Discussion in 'B&W: Film, Paper, Chemistry' started by lacavol, Sep 20, 2011.

  1. lacavol

    lacavol Member

    Messages:
    75
    Joined:
    Apr 11, 2010
    Location:
    Los Angeles
    Shooter:
    Multi Format
    I did a search and didn't find the answer that I was looking for... I just developed my first roll of film using what I could find in some books and on the www. I went with the basics all Kodak; D76, Indicator Stop, Kodafix, Kodak Hypo, and Photo-Flo. Thought I would start with something easy. Everything turned out fine, I think I overexposed the film so the negatives are a little dark, and maybe they are overdeveloped a bit. The timer is easy to follow and a step by step method seemed to work.
    My question is that the agitation seems the main nebulous variable. If I invert (which I did) then the film is out of the developer for a bit of time depending on how fast my inversion is. I have a Patterson tank so I could use the twisting method, which I haven't tried yet. It seems to take me about 15 seconds to do 5 inversions, otherwise it seems as though I'm making a drink, which would seem to froth the developer. Does the twisting method work? Should I be doing inversions faster? Do I need a metronome, otherwise how do I know if I'm agitating the same or differently on different days?
    That is D76 stock and Legacy Pro 100 for 7.25 minutes.
    Thanks.
     
    Last edited by a moderator: Sep 20, 2011
  2. Bill Burk

    Bill Burk Subscriber

    Messages:
    4,984
    Joined:
    Feb 9, 2010
    Shooter:
    4x5 Format
    I recommend inversions. A couple inversions each 30 seconds is what I was taught. I follow the inversions (for the first few minutes anyway) with a couple good sharp raps on a hard surface to dislodge air bells. After a couple minutes air bells aren't going to ruin your pictures anymore since the surface is completely wet.
     
  3. lacavol

    lacavol Member

    Messages:
    75
    Joined:
    Apr 11, 2010
    Location:
    Los Angeles
    Shooter:
    Multi Format
    That sounds reasonable, I saw 5 inversions every 30sec on the www. Thats half my developing time.

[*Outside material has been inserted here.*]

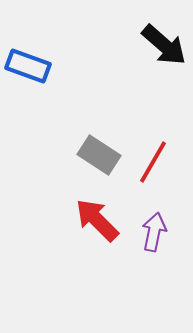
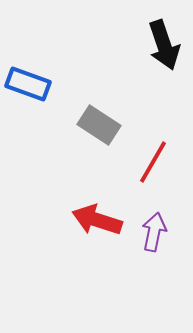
black arrow: rotated 30 degrees clockwise
blue rectangle: moved 18 px down
gray rectangle: moved 30 px up
red arrow: rotated 27 degrees counterclockwise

Plus I had very little time to drink my beer.
     
  4. cornflower2

    cornflower2 Member

    Messages:
    4
    Joined:
    Mar 17, 2008
    Location:
    Melbourne, A
    Shooter:
    Medium Format
    If you want the finest grain, the shortest developing time and the cleanest (most even) processing result, you should definitely agitate continuously from start to finish. Typically this will give you a processing time that is about 65% of the normal time using more traditional (ie. less often) agitation. Conversely, if you want a grainier result, agitate less often or hardly at all (and use an appropriately adjusted longer processing time). It doesn't matter 'how' you agitate, because each time you do it you'll tend to do it the same way, so just 'do it', don't worry about trying to 'time' it. Giving the tank a twist in the hand as you invert it, so that it slowly rotates as you go, is good, essential. The idea that giving more agitation somehow gives you a 'rougher' result is arse-up, the opposite is actually the truth. You'll see this effect in a more pronounced way using Ilford films; Kodak films show less 'variance' in graininess. If you want a fabulous tight 'sandy' grain, try processing Ilford film with, say, 20 or 30 seconds of starting agitation and then no agitation at all for the rest of a relatively long process. Warning: giving less agitation (in other words, having more/longer 'still' periods) increases the chance of getting 'funnies' in your processing result, eg. funny streak marks etc, where the emulsion has tripped out/gone quirky. If a neg is really important, continuous agitation is the fastest, finest, most reliable way to go, always. Hope this helps!
     
  5. Juri

    Juri Member

    Messages:
    65
    Joined:
    Nov 7, 2009
    Location:
    Estonia, Eur
    Shooter:
    35mm RF
    I think this is the most important thing regarding agitation. Just do it the same way every time and you'll get consistent results. The more you agitate the more even and faster are the results, but constant agitation is not easy to do manually. So I think 5 seconds every 30 seconds is a good compromise.
     
  6. markbarendt

    markbarendt Subscriber

    Messages:
    7,516
    Joined:
    May 18, 2008
    Location:
    Beaverton, OR
    Shooter:
    Multi Format
    As already stated consistency is important in whatever method you choose.

    I'm not a fan of twisting, I ended up unrolling the film off the reel and ruining it.

    For normal negatives stick as close to the directions as possible, this will allow you to trouble shoot the rest. For example to see if it is actually overexposed or over developed.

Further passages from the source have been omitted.